Disclosure statement

No potential conflict of interest was reported by the authors.

Additional information

Funding

This work was supported by Japan Society for the Promotion of Science (JSPS Research) Grant [19K01830].

Notes

1 This is the case in many fields (e.g. natural sciences, engineering, medicine), but the roles of the lab and the senior scientist can be different in other fields (e.g. social sciences, ‘big science’ fields).

2 As of 2018, 4.6% of faculty members and 23% of PhD students are non-Japanese (source: the School Basic Survey).

3 Source: the School Basic Survey.

4 Source: https://www.jsps.go.jp/j-grantsinaid/27_kdata/data/3-3-1/3-3-1_r1.pdf.

5 The degree fields include Science (44%), Medicine (19%), Agriculture (11%), Bioscience (10%), and others (16%).

6 First, this allows us to administer the survey in a single language (Japanese), and the resulting homogeneous sample simplifies the later analyses. Second, non-Japanese students are less likely to say in academic careers in Japan – for example, only 50% of non-Japanese graduates stay in Japan while 95% of Japanese graduates stay in Japan (Nistep 2018).

7 Of the 587, we could not reach 14 scientists.

8 The indicator takes a value of 0 for non-novel publications and positive values for novel publications with higher indicator values corresponding to greater novelty.

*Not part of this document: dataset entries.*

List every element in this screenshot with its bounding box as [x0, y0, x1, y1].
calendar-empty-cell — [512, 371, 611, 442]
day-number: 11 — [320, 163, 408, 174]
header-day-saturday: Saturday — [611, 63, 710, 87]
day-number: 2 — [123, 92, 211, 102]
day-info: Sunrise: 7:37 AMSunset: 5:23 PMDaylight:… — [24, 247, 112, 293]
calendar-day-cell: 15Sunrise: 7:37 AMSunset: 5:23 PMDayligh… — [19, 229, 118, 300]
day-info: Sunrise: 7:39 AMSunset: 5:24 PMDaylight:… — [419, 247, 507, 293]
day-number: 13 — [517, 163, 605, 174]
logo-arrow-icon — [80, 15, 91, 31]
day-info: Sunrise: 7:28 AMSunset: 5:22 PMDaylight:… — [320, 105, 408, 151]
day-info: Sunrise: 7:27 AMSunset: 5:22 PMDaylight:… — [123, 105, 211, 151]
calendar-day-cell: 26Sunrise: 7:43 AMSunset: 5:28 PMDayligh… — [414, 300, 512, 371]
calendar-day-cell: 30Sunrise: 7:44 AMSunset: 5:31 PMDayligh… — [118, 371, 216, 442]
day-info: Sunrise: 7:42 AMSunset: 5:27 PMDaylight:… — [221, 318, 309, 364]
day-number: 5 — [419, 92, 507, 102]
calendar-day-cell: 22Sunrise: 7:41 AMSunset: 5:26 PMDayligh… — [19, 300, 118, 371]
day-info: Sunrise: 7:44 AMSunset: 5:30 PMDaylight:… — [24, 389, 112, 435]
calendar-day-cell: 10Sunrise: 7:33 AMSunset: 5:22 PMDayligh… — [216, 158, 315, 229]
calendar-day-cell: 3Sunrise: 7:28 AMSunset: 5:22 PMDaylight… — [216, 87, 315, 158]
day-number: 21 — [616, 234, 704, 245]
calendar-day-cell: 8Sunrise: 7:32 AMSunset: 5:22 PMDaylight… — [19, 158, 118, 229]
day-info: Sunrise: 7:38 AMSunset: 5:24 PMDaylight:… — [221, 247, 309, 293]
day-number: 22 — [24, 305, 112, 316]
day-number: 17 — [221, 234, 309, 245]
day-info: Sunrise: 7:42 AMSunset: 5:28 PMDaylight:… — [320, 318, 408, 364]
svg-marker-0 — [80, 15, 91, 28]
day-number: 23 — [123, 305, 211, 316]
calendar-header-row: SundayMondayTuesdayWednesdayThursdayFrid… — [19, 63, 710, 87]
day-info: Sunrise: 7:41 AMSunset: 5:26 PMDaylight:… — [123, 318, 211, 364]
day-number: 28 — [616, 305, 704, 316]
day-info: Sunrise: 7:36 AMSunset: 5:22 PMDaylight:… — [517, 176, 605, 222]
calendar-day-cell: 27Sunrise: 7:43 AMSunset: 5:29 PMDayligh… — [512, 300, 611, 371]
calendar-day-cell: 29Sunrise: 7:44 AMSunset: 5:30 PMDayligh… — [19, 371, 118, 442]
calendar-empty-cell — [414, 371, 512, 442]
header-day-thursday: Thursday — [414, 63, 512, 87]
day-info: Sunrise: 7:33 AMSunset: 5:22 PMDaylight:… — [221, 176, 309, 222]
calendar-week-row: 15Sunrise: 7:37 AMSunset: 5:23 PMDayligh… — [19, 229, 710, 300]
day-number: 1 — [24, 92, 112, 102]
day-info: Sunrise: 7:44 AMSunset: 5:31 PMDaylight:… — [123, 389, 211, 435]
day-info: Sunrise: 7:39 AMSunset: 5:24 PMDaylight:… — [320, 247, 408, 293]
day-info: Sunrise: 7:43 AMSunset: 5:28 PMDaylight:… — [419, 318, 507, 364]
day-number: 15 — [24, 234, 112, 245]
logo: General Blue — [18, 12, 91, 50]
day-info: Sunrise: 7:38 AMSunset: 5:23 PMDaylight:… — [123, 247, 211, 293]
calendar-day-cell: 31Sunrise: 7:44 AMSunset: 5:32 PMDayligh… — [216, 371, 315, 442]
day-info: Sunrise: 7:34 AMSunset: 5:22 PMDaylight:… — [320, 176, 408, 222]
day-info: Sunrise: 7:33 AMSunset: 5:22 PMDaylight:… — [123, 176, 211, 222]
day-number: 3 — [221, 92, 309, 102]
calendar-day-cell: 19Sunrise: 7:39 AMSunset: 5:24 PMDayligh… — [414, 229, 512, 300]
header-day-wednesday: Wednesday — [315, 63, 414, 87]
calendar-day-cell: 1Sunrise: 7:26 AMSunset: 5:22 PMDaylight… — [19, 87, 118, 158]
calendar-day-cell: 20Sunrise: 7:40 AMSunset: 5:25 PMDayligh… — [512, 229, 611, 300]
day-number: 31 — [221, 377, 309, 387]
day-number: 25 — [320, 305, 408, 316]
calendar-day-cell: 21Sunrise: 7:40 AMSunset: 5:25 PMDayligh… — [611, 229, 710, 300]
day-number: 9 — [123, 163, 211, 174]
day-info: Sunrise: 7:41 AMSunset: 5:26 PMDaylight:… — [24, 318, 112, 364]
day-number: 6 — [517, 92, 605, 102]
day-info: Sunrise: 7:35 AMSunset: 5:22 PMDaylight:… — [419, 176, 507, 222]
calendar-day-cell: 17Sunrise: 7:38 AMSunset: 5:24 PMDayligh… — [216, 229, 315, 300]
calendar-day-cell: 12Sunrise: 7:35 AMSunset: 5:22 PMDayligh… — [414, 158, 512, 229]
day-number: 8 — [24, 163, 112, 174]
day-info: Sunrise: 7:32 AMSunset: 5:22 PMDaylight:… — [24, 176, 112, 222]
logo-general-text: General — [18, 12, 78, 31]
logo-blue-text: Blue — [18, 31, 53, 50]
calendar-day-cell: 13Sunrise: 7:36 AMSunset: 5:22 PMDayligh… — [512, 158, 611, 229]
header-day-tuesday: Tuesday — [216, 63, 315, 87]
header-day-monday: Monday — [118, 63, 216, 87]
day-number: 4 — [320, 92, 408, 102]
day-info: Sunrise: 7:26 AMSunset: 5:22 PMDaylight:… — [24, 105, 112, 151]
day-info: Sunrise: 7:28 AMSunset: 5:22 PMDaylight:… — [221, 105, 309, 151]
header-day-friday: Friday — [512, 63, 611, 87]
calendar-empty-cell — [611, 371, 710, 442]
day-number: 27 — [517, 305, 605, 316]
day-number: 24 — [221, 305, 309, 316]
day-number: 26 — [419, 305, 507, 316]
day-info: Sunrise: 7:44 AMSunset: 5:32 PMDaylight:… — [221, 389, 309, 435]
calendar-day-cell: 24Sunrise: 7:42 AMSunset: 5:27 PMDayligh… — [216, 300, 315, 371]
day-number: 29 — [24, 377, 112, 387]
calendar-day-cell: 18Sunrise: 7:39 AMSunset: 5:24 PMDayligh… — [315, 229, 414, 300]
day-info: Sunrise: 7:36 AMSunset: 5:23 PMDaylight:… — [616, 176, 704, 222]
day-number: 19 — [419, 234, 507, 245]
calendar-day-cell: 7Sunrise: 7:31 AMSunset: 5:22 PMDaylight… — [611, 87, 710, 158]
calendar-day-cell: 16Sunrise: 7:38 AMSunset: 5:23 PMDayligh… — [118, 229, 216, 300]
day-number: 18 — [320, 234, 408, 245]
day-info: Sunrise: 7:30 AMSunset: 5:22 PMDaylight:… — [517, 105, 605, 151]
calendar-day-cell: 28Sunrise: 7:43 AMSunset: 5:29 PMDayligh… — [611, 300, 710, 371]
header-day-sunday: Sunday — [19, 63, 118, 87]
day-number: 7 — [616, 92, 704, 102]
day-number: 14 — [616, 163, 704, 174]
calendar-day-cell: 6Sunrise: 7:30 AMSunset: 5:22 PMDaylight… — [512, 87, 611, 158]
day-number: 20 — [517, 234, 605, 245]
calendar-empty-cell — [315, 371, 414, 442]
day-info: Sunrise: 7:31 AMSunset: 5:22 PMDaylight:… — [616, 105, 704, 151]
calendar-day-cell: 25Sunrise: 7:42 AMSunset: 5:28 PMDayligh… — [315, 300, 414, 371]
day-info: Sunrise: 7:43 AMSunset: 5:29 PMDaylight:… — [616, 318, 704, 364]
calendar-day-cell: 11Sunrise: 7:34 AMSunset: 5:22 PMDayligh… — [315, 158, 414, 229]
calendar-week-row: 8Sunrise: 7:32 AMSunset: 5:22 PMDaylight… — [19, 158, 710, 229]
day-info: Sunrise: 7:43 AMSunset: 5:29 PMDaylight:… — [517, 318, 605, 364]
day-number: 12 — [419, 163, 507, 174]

Since the indicator takes positive values only for 10% of all publications, we transform the indicator into a dichotomous measure coded 0 for non-novel and 1 for novel publications.

9 The correlation matrix of the variables is found in Online Supplement.

10 Spearman's rank correlation is calculated between the three-point scale (major – minor – no responsibility) measures for all functions in the PhD period and in the postdoc period. The analysis finds significantly positive correlations for subject setting (p < 0.001), planning (p < 0.001), and experiment (p < 0.001), but not for hypothesis formulation and writing.

11 The percentages of the respondents choosing either mainly A (or B) or rather A (or B) than B (or A) are summed and reported.

12 The distinction of upstream and downstream functions is supported by a factor analysis (see Online Supplement).

13 The marginal effect is computed with all variables set at their mean values except for the focal independent variable.

14 The result of the factor analysis is found in Online Supplement.

15 In computing the marginal effect, the comparison is made between a case where the focal independent variable takes the value of 5 and a case where the independent variable takes the value of 1.

16 The respondents reported significantly higher autonomy for their own training period (Figure 1(A,B)) than for the training of their students (Figure 1(C)). We believe that this is due to the respondents' cognitive bias.

17 For example, the study found that 60% of the Japanese in PhD training received intensive faculty guidance while 47% of respondents on average across 22 countries were given such guidance (e.g. 23% in the UK and 70% in the US). Similarly, 60% of the Japanese chose their PhD research topics, while 65% is the global average (64% in the UK and 85% in the US).